Call Stacks: No More Free Passes For Malware

Call stacks provide the who

One of Elastic’s key Windows endpoint telemetry differentiators is call stacks.

Most detections rely on what is happening — and this is often insufficient as most behaviours are dual purpose. With call stacks, we add the fine-grained ability to also determine who is performing the activity. This combination gives us an unparalleled ability to uncover malicious activity. By feeding this deep telemetry to Elastic Defend’s on-host rule engine, we can quickly respond to emerging threats.

Call stacks are a beautiful lie

In computer science, a stack is a last-in, first-out data structure. Similar to a stack of physical items, it is only possible to add or remove the top element. A call stack is a stack that contains information about the currently active subroutine calls.

On x64 hosts, this call stack can only be accurately generated using execution tracing features on the CPU, such as Intel LBR, Intel BTS, Intel AET, Intel IPT, and x64 Architectural LBR. These tracing features were designed for performance profiling and debugging purposes, but can be used in some security scenarios as well. However, what is more generally available is an approximate call stack that is recovered from a thread’s data stack via a mechanism called stack walking.
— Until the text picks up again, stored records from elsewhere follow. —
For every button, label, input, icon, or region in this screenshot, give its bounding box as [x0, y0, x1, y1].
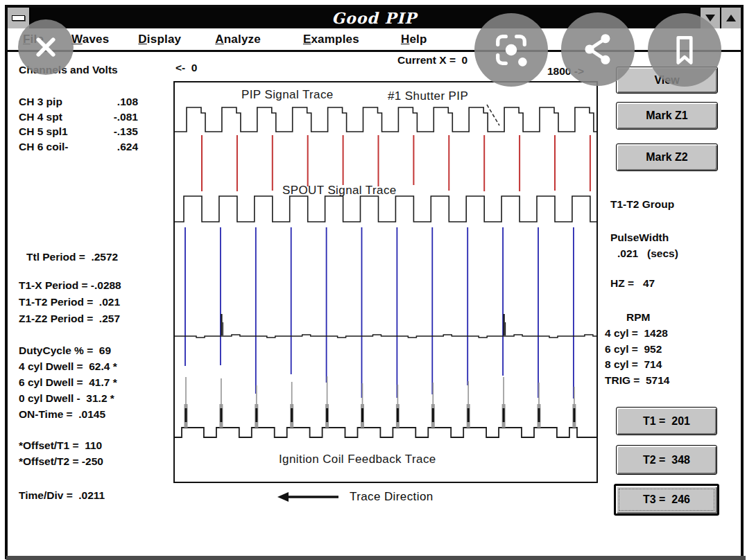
channel-label: CH 6 coil- [19, 141, 68, 153]
channel-volts-value: .108 [117, 96, 138, 108]
rpm-row: 6 cyl = 952 [605, 343, 662, 356]
t2-button[interactable]: T2 = 348 [616, 445, 717, 475]
lens-overlay-button[interactable] [474, 13, 548, 87]
x-axis-left-label: <- 0 [175, 62, 197, 74]
ttl-period-readout: Ttl Period = .2572 [26, 251, 118, 263]
menu-item-analyze[interactable]: Analyze [215, 33, 261, 46]
channel-volts-value: -.135 [114, 125, 138, 138]
scope-canvas[interactable]: PIP Signal Trace #1 Shutter PIP SPOUT Si… [173, 81, 598, 483]
window-title: Good PIP [8, 9, 741, 27]
screen: Good PIP FileWavesDisplayAnalyzeExamples… [0, 0, 747, 560]
close-overlay-button[interactable] [18, 19, 74, 75]
time-div-readout: Time/Div = .0211 [19, 489, 105, 502]
shutter-pip-label: #1 Shutter PIP [388, 89, 468, 103]
window-bottom-shadow [6, 556, 746, 560]
left-arrow-icon [276, 491, 340, 502]
title-bar: Good PIP [8, 8, 741, 28]
channel-label: CH 5 spl1 [19, 125, 68, 138]
bookmark-overlay-button[interactable] [648, 13, 721, 87]
menu-item-examples[interactable]: Examples [303, 33, 359, 46]
rpm-row: 8 cyl = 714 [605, 358, 662, 371]
t1t2-group-title: T1-T2 Group [610, 198, 674, 211]
share-icon [581, 33, 615, 66]
mark-z1-button[interactable]: Mark Z1 [616, 102, 718, 130]
channel-volts-value: -.081 [114, 111, 138, 123]
dwell-6cyl-readout: 6 cyl Dwell = 41.7 * [19, 376, 117, 389]
menu-item-display[interactable]: Display [138, 33, 181, 46]
channel-label: CH 4 spt [19, 111, 62, 123]
close-icon [30, 31, 62, 63]
pulse-width-label: PulseWidth [610, 231, 669, 244]
offset-t2-readout: *Offset/T2 = -250 [19, 455, 103, 468]
menu-item-waves[interactable]: Waves [71, 33, 109, 46]
z1z2-period-readout: Z1-Z2 Period = .257 [19, 313, 120, 325]
lens-icon [492, 31, 530, 69]
pip-trace-label: PIP Signal Trace [241, 88, 334, 102]
dwell-0cyl-readout: 0 cyl Dwell - 31.2 * [19, 392, 114, 405]
t1t2-period-readout: T1-T2 Period = .021 [19, 296, 120, 308]
dwell-4cyl-readout: 4 cyl Dwell = 62.4 * [19, 360, 117, 373]
t1-button[interactable]: T1 = 201 [616, 407, 717, 435]
trace-direction-annotation: Trace Direction [276, 490, 433, 504]
current-x-readout: Current X = 0 [397, 54, 467, 67]
trace-direction-label: Trace Direction [350, 490, 433, 504]
waveform-svg [175, 82, 596, 482]
offset-t1-readout: *Offset/T1 = 110 [19, 439, 102, 452]
channel-row: CH 3 pip.108 [19, 96, 138, 108]
menu-item-help[interactable]: Help [401, 33, 427, 46]
duty-cycle-readout: DutyCycle % = 69 [19, 344, 111, 357]
rpm-row: 4 cyl = 1428 [605, 327, 668, 340]
hz-readout: HZ = 47 [610, 277, 655, 290]
channel-row: CH 5 spl1-.135 [19, 125, 138, 138]
rpm-row: TRIG = 5714 [605, 374, 669, 387]
share-overlay-button[interactable] [561, 12, 635, 86]
pulse-width-value: .021 (secs) [617, 247, 678, 260]
channel-row: CH 4 spt-.081 [19, 111, 138, 123]
channel-label: CH 3 pip [19, 96, 62, 108]
on-time-readout: ON-Time = .0145 [19, 408, 105, 421]
coil-trace-label: Ignition Coil Feedback Trace [279, 453, 436, 466]
rpm-title: RPM [626, 311, 650, 324]
t1x-period-readout: T1-X Period = -.0288 [19, 279, 121, 292]
channel-volts-value: .624 [117, 141, 138, 153]
mark-z2-button[interactable]: Mark Z2 [616, 143, 718, 171]
bookmark-icon [667, 32, 703, 68]
t3-button-label: T3 = 246 [643, 493, 690, 506]
spout-trace-label: SPOUT Signal Trace [282, 184, 397, 198]
channel-row: CH 6 coil-.624 [19, 141, 138, 153]
t3-button[interactable]: T3 = 246 [614, 484, 719, 516]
In the x64 architecture, the “stack pointer register” (rsp) unsurprisingly points to a stack data structure, and there are efficient instructions to read and write the data on this stack. Additionally, the call instruction transfers control to a new subroutine but also saves a return address at the memory address referenced by the stack pointer. A ret instruction will later retrieve this saved address so that execution can return to where it left off. Functions in most programming languages are typically implemented using these two instructions, and both function parameters and local function variables will typically be allocated on this stack for performance. The portion of the stack related to a single function is called a stack frame.

Stack walking is the recovery of just the return addresses from the heterogeneous data stored on the thread stack. Return addresses need to be stored somewhere for control flow — so stack walking co-opts this existing data to approximate a call stack. This is entirely suitable for most debugging and performance profiling scenarios, but slightly less helpful for security auditing. The main issue is that you can’t disassemble backwards. You can always determine the return address for a given call site, but not the converse. The best approach you can take is to check each of the 15 possible preceding instruction lengths and see which disassembles to exactly one call instruction. Even then, all you have recovered is a previous call site — not necessarily the exact preceding call site. This is because most compilers use tail call optimisation to omit unnecessary stack frames. This creates annoying scenarios for security like there being no guarantee that the Win32StartAddress function will be on the stack even though it was called.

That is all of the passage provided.